Aimer ou ne pas aimer le baseball? Je dis aimer! Dans une société qui n’a cessé d’accélérer, le baseball avait perdu de son lustre. Certains le qualifiaient de sport pour flancs mous, pour gens sans vie avec trop de temps à perdre. Mais dans une société qui frappe le mur à 120 km/h, le baseball devient un exutoire. L’éloge d’une lenteur nécessaire.

On a intégré une horloge au baseball, mais juste pour éviter les séquences interminables où le lanceur se fouille dans le nez pendant que le frappeur se replace le paquet. On a limité les matchs de saison régulière, mais en éliminatoires, on joue. On joue jusqu’à ce que ce soit fini. Pas de limite. Pas de souper qui appelle. On joue.

Dans notre société pressée, où les médecins ont six minutes pour nous écouter, nous examiner et nous rassurer, le baseball offre un rare moment non limité dans le temps. On joue 18 manches s’il le faut. Et après, on va manger. Certains, des protéines, d’autres comme Alejandro Kirk, probablement une excellente pizza flanquée de deux bières. Je n’en sais rien, mais je l’espère.

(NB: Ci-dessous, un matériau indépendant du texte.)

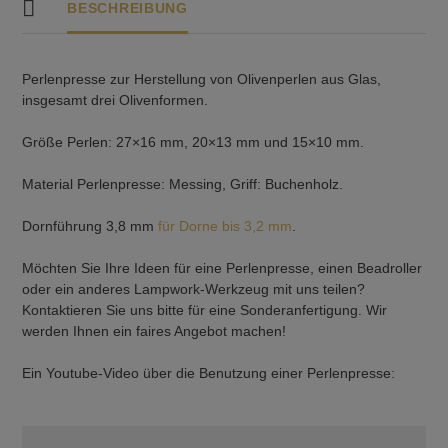
BESCHREIBUNG
Perlenpresse zur Herstellung von Olivenperlen aus Glas,
insgesamt drei Olivenformen.
Größe Perlen: 27×16 mm, 20×13 mm und 15×10 mm.
Material Perlenpresse: Messing, Griff: Buchenholz.
Dornführung 3,8 mm
für Dorne bis 3,2 mm
.
Möchten Sie Ihre Ideen für eine Perlenpresse, einen Beadroller
oder ein anderes Lampwork-Werkzeug mit uns teilen?
Kontaktieren Sie uns bitte für eine Sonderanfertigung. Wir
werden Ihnen ein faires Angebot machen!
Ein Youtube-Video über die Benutzung einer Perlenpresse: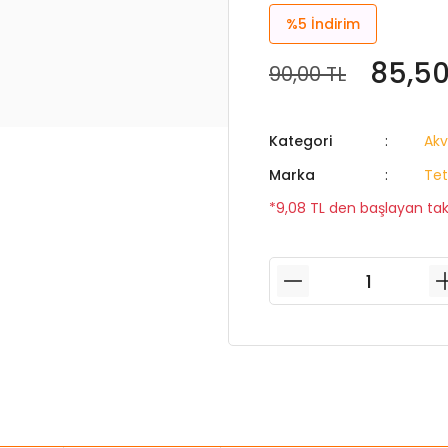
%5
İndirim
85,50
90,00 TL
Kategori
Akv
Marka
Tet
*9,08 TL den başlayan taks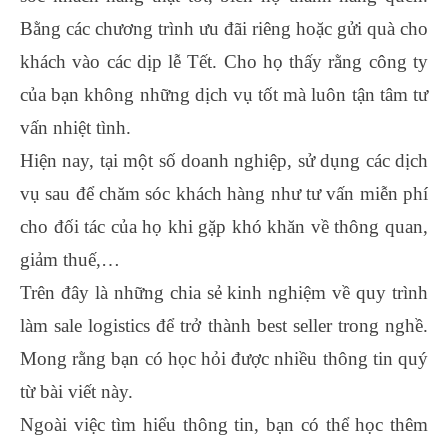
Bằng các chương trình ưu đãi riêng hoặc gửi quà cho
khách vào các dịp lễ Tết. Cho họ thấy rằng công ty
của bạn không những dịch vụ tốt mà luôn tận tâm tư
vấn nhiệt tình.
Hiện nay, tại một số doanh nghiệp, sử dụng các dịch
vụ sau để chăm sóc khách hàng như tư vấn miễn phí
cho đối tác của họ khi gặp khó khăn về thông quan,
giảm thuế,…
Trên đây là những chia sẻ kinh nghiệm về quy trình
làm sale logistics để trở thành best seller trong nghề.
Mong rằng bạn có học hỏi được nhiều thông tin quý
từ bài viết này.
Ngoài việc tìm hiểu thông tin, bạn có thể học thêm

Capitaine Kirk donne espoir. Le p’tit gros dont tout le monde a déjà ri au parc du coin peut gagner la Série mondiale en jouant un rôle déterminant. Alejandro et Guerrero, le p’tit Québécois qui nous rend fiers. Fiers de regarder le baseball d’octobre en pensant à Rodger, celui qui, le premier, nous a fait aimer ce sport! Je t’aime, Rodger!